2. Specialized Transduction:
- In contrast to generalized (non-restricted) transduction, which results in transfer of any gene from donor to recipient bacterial cell, specialized (restricted) transduction is that which leads to the transfer of only specific (restricted) genes from donor to recipient cell.
- Specialized transduction is mediated by those temperate bacteriophages (e.g., lambda (λ) phage, mu (μ) phage and ɸ80 phage) that usually incorporate (integrate) their DNA into the bacterial chromosome.
- The phage-DNA is called ‘prophage’ in its integrated state with the bacterial chromosome; the bacterium having a prophage is said to be lysogenic, and this phage-host-relationship is called lysogeny.
- Lysogenic temperate phages spontaneously switch over from lysogenic to lytic state at a low rate (about one in 195 cell divisions) in nature, or they may be induced to do so by irradiation with ultraviolet light.
- During this transition, the prophage is usually excised precisely from the specific site of integration in its exactly original form.
- But occasionally, it may excise imprecisely so that it takes with it that specific portion of bacterial chromosome which lies close to the site of prophage insertion and leaves a portion of its own DNA remaining integrated within the bacterial chromosome.

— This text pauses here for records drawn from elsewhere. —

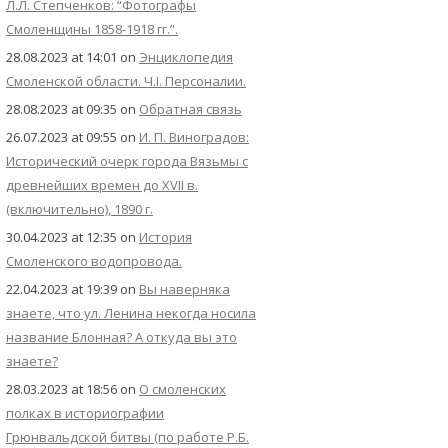
Л.Л. Степченков: “Фотографы
Смоленщины 1858-1918 гг.”.
28.08.2023 at 14:01
on
Энциклопедия
Смоленской области. Ч.I. Персоналии.
28.08.2023 at 09:35
on
Обратная связь
26.07.2023 at 09:55
on
И. П. Виноградов:
Исторический очерк города Вязьмы с
древнейших времен до XVII в.
(включительно), 1890 г.
30.04.2023 at 12:35
on
История
Смоленского водопровода.
22.04.2023 at 19:39
on
Вы наверняка
знаете, что ул. Ленина некогда носила
название Блонная? А откуда вы это
знаете?
28.03.2023 at 18:56
on
О смоленских
полках в историографии
Грюнвальдской битвы (по работе Р.Б.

- Such prophage is called ‘specialized transducing principle’ and is packaged into a developing phage particle inside the host bacterial cell.

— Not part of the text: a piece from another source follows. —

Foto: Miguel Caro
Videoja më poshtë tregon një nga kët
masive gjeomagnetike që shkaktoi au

- Phage particle so developed is called ‘specialized transducing phage’ and is released after the host bacterial cell undergoes lysis.

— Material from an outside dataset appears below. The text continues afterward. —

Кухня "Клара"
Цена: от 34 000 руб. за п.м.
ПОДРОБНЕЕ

- Only those specialized transducing phages are viable that contain an amount of greater than 73% and less than 110% of the phage-DNA.
- When a viable specialized-transducing-phage infects a new bacterial cell, its specialized-transducing principle that already contains specific portion of bacterial chromosome inserts into the recipient bacterial chromosome thus making the latter diploid for that specific bacterial gene (partial diploid or heterogenote or merogenote).
- Since the specialized transducing phage is ‘defective’ phage as it has lost some genes during the excision, it functions in recipient bacterial cell only when the latter is already infected by another phage (termed as helper phage) that contains the missing genes and thereby complements the lost phage-functions of the specialized transducing-phage.
- The partial diploid contains two copies of the concerned genes, one from donor bacterium and other from recipient bacterium, and is unstable.
- As a result, bacterial cells containing gene of donor bacterium and those containing gene of recipient bacterium segregate at a frequency of about one in 1,000 cell divisions.
- For example, lambda (λ) phage integrates between the gal genes (required for the utilization for galactose as an energy source) and the bio genes (essential for the synthesis of biotin amino acid) in the E. coli chromosome.
- It transduces, therefore, only gal or bio genes thus making the recipient bacterial chromosome diploid for either gal or bio genes.
- Similarly, phage ɸ80 integrates near the trp genes (required for the synthesis of tryptophan amino acid) and transduces them.